Before long you will be stringing it together, just picture it! Three foes in the room, two using melee weapons and one with a gun; their armor a strong primary color blue contrasting against your own deep black with a white background. You dash forward to gain momentum, push the first aside; you need more speed. The second you slide under; more speed! You run past the third one and onto the wall. You run up, turn, jump off of it and kick the guard into his friend. The last one you tackle with a slide, he falls but they are not down yet. After the slide you run on with your strong momentum, slide and turn while seeing Faith pivot from the first-person as her hands are used to push her forward from the floor. Bullets fly. Momentum is high, you feel alive, energized. You run straight at them and disable one with a kick to the nuts– no grandchildren for him. The second fires off a round but your Focus absorbs the hit: you kick him into a nearby desk, two down. The last one is a one on one brawl. You slow down, edge towards him, he attacks, you dodge. You kick him from behind and watch as he stumbles. As he tries to recover you run up the wall and land on him with your full weight. He’s young, he’ll walk again; but not today. All this happens in a matter of seconds at a blistering speed.

Situations like those described above fill the game, but are paced between long segments of platforming and exploration. This makes the combat, which has few options but with a feeling of vibrant discovery as you mix options together, always feel fresh. It isn’t until you do more fights after each other that the blemishes start to show. Enemy variation is low for example, rarely going past the ‘guard with a melee-weapon’ type.

Yet with all this taken in the combat engine really holds up; it is rarely forced, allows for variation, experimentation and embraces the game’s core: motion. While not as deep as games that focus on it, it doesn’t need to be. Mirror’s Edge: Catalyst stands as an example of how combat should be handled in a game where it is not the main-selling point.


鑒 reflection style 鑒

In this short section I switch my own style to that of an opinion and give you a little peak on what my take is on this article.
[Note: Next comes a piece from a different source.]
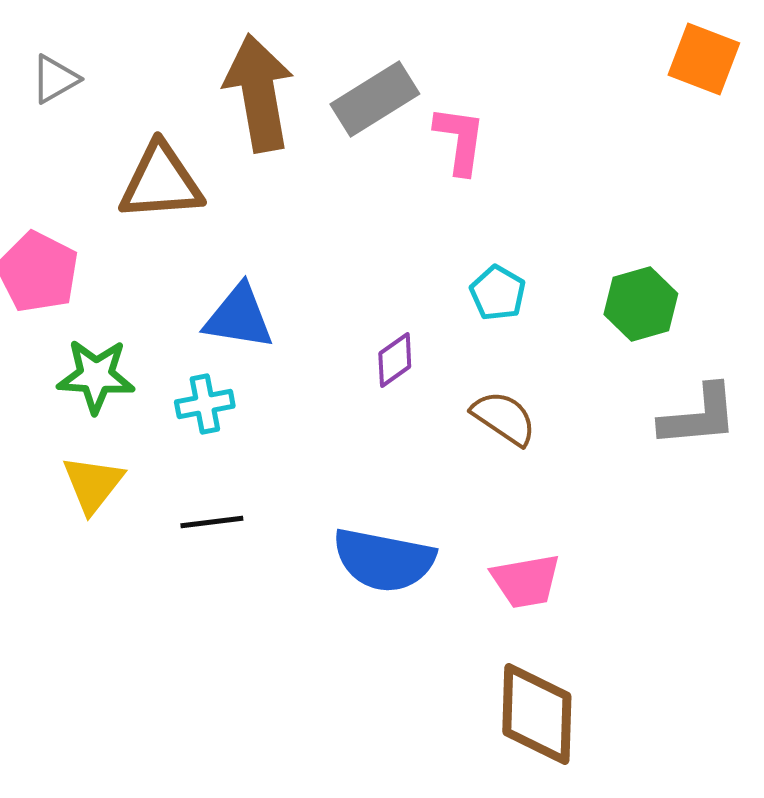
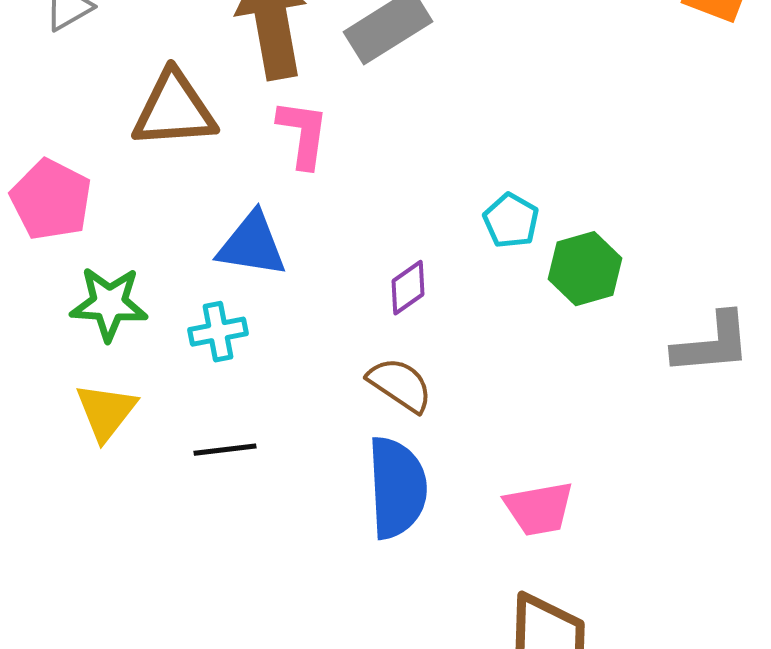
pink L-shape: (460, 140) -> (303, 134), moved
green hexagon: (641, 304) -> (585, 269), moved
brown semicircle: (504, 418) -> (400, 385), moved
blue semicircle: (384, 560) -> (397, 488), turned -104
Mirror’s Edge is a game close to my heart, having once borrowed the original before buying my own copy as I just couldn’t put it down. Its motion based gameplay makes it a horrible game to play on your first go through however. You constantly fall to your doom, reducing the feeling of flow immensely, but once mastered it becomes a unique adrenaline. When I started the sequel some years later I was immediately shocked by its combat which was a vast departure from the original which just allowed you some basic punches and kicks. It was an area I didn’t expect to see improvements in as it was mostly ignored by players in the original.

Despite this I had not originally planned on writing an article on this game. I did want to write a combat-piece on a non-combat game, originally putting my eye on Deus Ex: Mankind Divided (maybe later!). But Mirror’s Edge kept drawing me back with pen in hand. Now sitting on the grass in the sun, hoping I don’t burn like a lobster I am quite pleased how it turned out. Combat is integral to many games, but rarely gets the attention it so sorely needs to not become boring. Mirror’s Edge: Catalyst does this better than any I’ve seen.

斬 postscript notes 斬

  • Should DC Comics ever decide to make an action-game about its hero The Flash, pray they look towards this game.
  • Due to the game being a cult-classic, the sequel didn’t sell well after its initial release. Reaching a $10,- sale only 6 months after release; something four year old games haven’t even had yet.
  • Strangely enough Catalyst is a reboot, deciding to ditch existing plot material introduced in the original game and its comics. One change made to the lore is that all guns are locked to the DNA of the user, making it impossible for Faith to bear arms.